The pain portfolio, perhaps overshadowed to date by Diamyd Medical’s lead diabetes candidate, includes the early clinical-stage drug NP2 enkephalin along with preclinical candidates NG2 GAD and NE2 endomorphin. Positive data from a Phase I trial with NP2 enkephalin were reported earlier this week.
“We have decided to divide our operations in order to highlight our pain portfolio,” comments Elisabeth Lindner, president and CEO. “We see a great medical need and an opportunity to quickly demonstrate the value of our pain portfolio by continuing our cancer pain program with N22 enkephalin.”
Diamyd’s pain portfolio is based on its NTDDS (nerve-targeting drug delivery system) gene therapy platform, which is designed to deliver the gene for a therapeutic molecule directly to nerve cells, bypassing the bloodstream. Administered by intradermal injection, the vector is delivered into the peripheral nervous system to reside just outside the spinal cord, where the delivered gene is expressed to block pain signals to the brain, Diamyd explains.
The same principal is being applied for the potential treatment of glioma by using the NTDDS technology to deliver cell-killing substances directly to the tumor. Research on the NTDDS platform is carried out primarily at the firm’s U.S. facility.
Diamyd’s existing NTDDS products include candidates NP2 enkephalin, NG2 GAD, and NE2 endomorphin for treating chronic pain and NC3 for the treatment of brain cancer.

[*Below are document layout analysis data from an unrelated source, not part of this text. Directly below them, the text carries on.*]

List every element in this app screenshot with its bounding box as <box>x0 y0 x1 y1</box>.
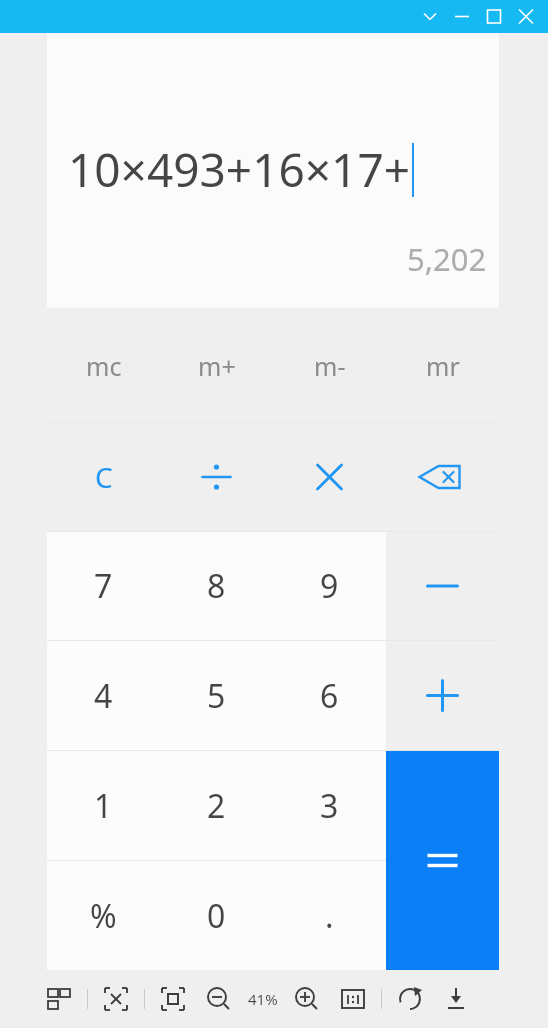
button[interactable]: Maximize <box>478 0 510 33</box>
button[interactable]: m+ <box>160 310 273 422</box>
button[interactable]: 9 <box>273 532 386 640</box>
staticText: . <box>325 894 334 938</box>
button[interactable]: 6 <box>273 641 386 750</box>
button[interactable]: Backspace <box>386 423 499 531</box>
button[interactable]: m- <box>273 310 386 422</box>
staticText: 6 <box>320 674 339 718</box>
button[interactable]: 0 <box>160 861 273 970</box>
staticText: 8 <box>207 564 226 608</box>
staticText: 9 <box>320 564 339 608</box>
staticText: 3 <box>320 784 339 828</box>
staticText: m- <box>314 349 346 383</box>
button[interactable]: mc <box>47 310 160 422</box>
button[interactable]: One to one <box>330 976 376 1022</box>
button[interactable]: Minimize <box>446 0 478 33</box>
button[interactable]: Close <box>510 0 542 33</box>
button[interactable]: % <box>47 861 160 970</box>
button[interactable]: Zoom in <box>284 976 330 1022</box>
button[interactable]: 5 <box>160 641 273 750</box>
staticText: 5 <box>207 674 226 718</box>
button[interactable]: mr <box>386 310 499 422</box>
button[interactable]: Divide <box>160 423 273 531</box>
button[interactable]: 2 <box>160 751 273 860</box>
button[interactable]: 1 <box>47 751 160 860</box>
staticText: 7 <box>94 564 113 608</box>
button[interactable]: Rotate <box>387 976 433 1022</box>
button[interactable]: Multiply <box>273 423 386 531</box>
staticText: 4 <box>94 674 113 718</box>
button[interactable]: Layout <box>36 976 82 1022</box>
button[interactable]: Plus <box>386 641 499 750</box>
button[interactable]: . <box>273 861 386 970</box>
button[interactable]: Zoom out <box>196 976 242 1022</box>
button[interactable]: Actual size <box>150 976 196 1022</box>
button[interactable]: Download <box>433 976 479 1022</box>
staticText: mc <box>86 349 122 383</box>
staticText: m+ <box>198 349 236 383</box>
staticText: % <box>90 894 117 938</box>
button[interactable]: Expand <box>414 0 446 33</box>
button[interactable]: 7 <box>47 532 160 640</box>
button[interactable]: 8 <box>160 532 273 640</box>
staticText: 5,202 <box>407 238 487 280</box>
staticText: 10×493+16×17+ <box>68 138 411 201</box>
staticText: C <box>95 458 113 496</box>
staticText: 1 <box>94 784 113 828</box>
button[interactable]: Minus <box>386 532 499 640</box>
staticText: 2 <box>207 784 226 828</box>
staticText: mr <box>426 349 460 383</box>
staticText: 0 <box>207 894 226 938</box>
button[interactable]: 4 <box>47 641 160 750</box>
button[interactable]: C <box>47 423 160 531</box>
button[interactable]: 3 <box>273 751 386 860</box>
button[interactable]: Equals <box>386 751 499 970</box>
staticText: 41% <box>248 989 278 1009</box>
button[interactable]: Fit <box>93 976 139 1022</box>
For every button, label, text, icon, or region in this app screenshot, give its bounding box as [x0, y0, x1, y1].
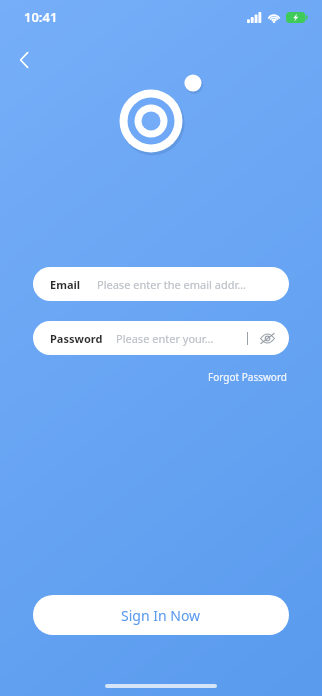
staticText: Sign In Now: [121, 606, 201, 625]
button[interactable]: Show password: [257, 328, 277, 348]
button[interactable]: Forgot Password: [206, 368, 289, 386]
staticText: 10:41: [24, 8, 58, 26]
staticText: Please enter the email addr…: [97, 277, 277, 292]
button[interactable]: Back: [8, 44, 40, 76]
button[interactable]: Sign In Now: [33, 595, 289, 635]
button[interactable]: Password: [33, 321, 289, 355]
staticText: Password: [50, 331, 103, 346]
staticText: Please enter your…: [116, 331, 244, 346]
staticText: Email: [50, 277, 81, 292]
button[interactable]: Email: [33, 267, 289, 301]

Earlier this week the firm reported positive data from a dose-ranging, Phase I trial evaluating NP2 enkephalin in the treatment of chronic cancer pain. Study data showed the treatment resulted in substantial and sustained reductions in pain scores among patients receiving the middle and high doses of NP2. A Phase II study is now being planned.
The firm’s Diamyd products are GAD-based vaccines for treating type 1 diabetes and latent autoimmune diabetes in adults (LADA). The type 1 diabetes candidate is a GAD65 antigen-based vaccine. It is currently undergoing Phase III trials in Europe and the U.S. Results from the studies are expected by the end of 2010. GAD65 is a major autoantigen in autoimmune diabetes, and Diamyd’s pipeline is based on the 65 kDa isoform of the recombinant human glutamic acid decarboxylase protein, isoform 65 kDa (rhGAD65), the company notes.
Diamyd is also being developed to prevent LADA patients from becoming insulin dependent and is currently in Phase II evaluation. The firm says LADA patients are typically adults who are distinct from type 2 diabetes patients due to elevated levels of antibodies to GAD.
In June Diamyd Medical signed a global development and commercialization deal for Diamyd with Ortho-McNeil-Janssen Pharmaceuticals. The company received a $45 million up-front payment and is eligible to additional milestones of up to $580 million plus sales royalties. Under terms of the agreement the firm has retained exclusive commercialization rights to the product in Nordic countries.
It also retains rights to therapeutic uses of the GAD65 gene and derivatives, fragments, and variants of the GAD65 protein. Application of the GAD65 gene in the potential treatment of Parkinson disease was previously licensed out on a nonexclusive basis to Neurologix.